Dataset entries
------------------------------

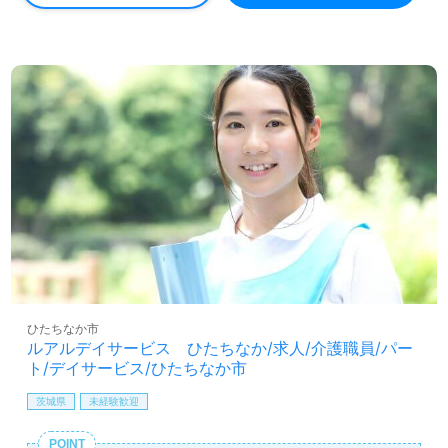
ひたちなか市
ルアルデイサービス ひたちなか/求人/介護職員/パー
ト/デイサービス/ひたちなか市
茨城県
未経験歓迎
POINT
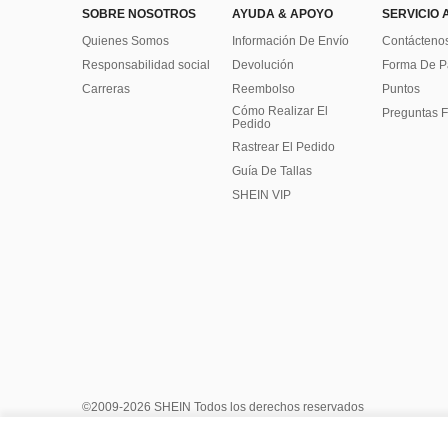
SOBRE NOSOTROS
AYUDA & APOYO
SERVICIO 
Quienes Somos
Información De Envío
Contácteno
Responsabilidad social
Devolución
Forma De 
Carreras
Reembolso
Puntos
Cómo Realizar El
Preguntas F
Pedido
Rastrear El Pedido
Guía De Tallas
SHEIN VIP
©2009-2026 SHEIN Todos los derechos reservados
Centro de Privacidad
Política de privacidad y cookies
Términ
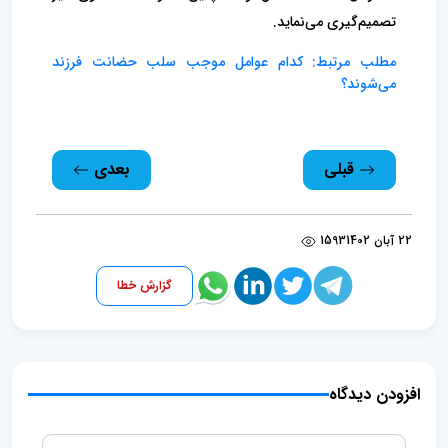
تصمیم‌گیری می‌نماید.
مطلب مرتبط: کدام عوامل موجب سلب حضانت فرزند
می‌شوند؟
قبلی
بعدی
22 آبان 1402
1593
گزارش خطا
افزودن دیدگاه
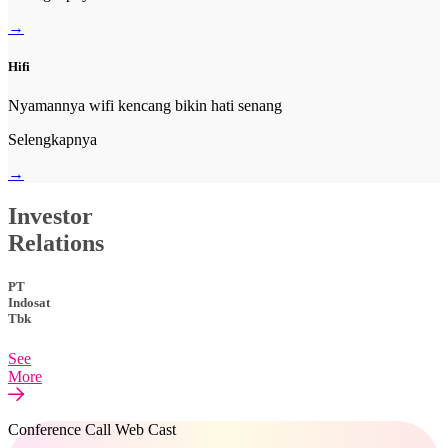
→
Hifi
Nyamannya wifi kencang bikin hati senang
Selengkapnya
→
Investor
Relations
PT
Indosat
Tbk
See
More
Conference Call Web Cast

------------------------------

[What needs to be done]
Copy out each line of the entries that holds "SHEIN".

[Output of the exercise]
SHEIN VIP
©2009-2026 SHEIN Todos los derechos reservados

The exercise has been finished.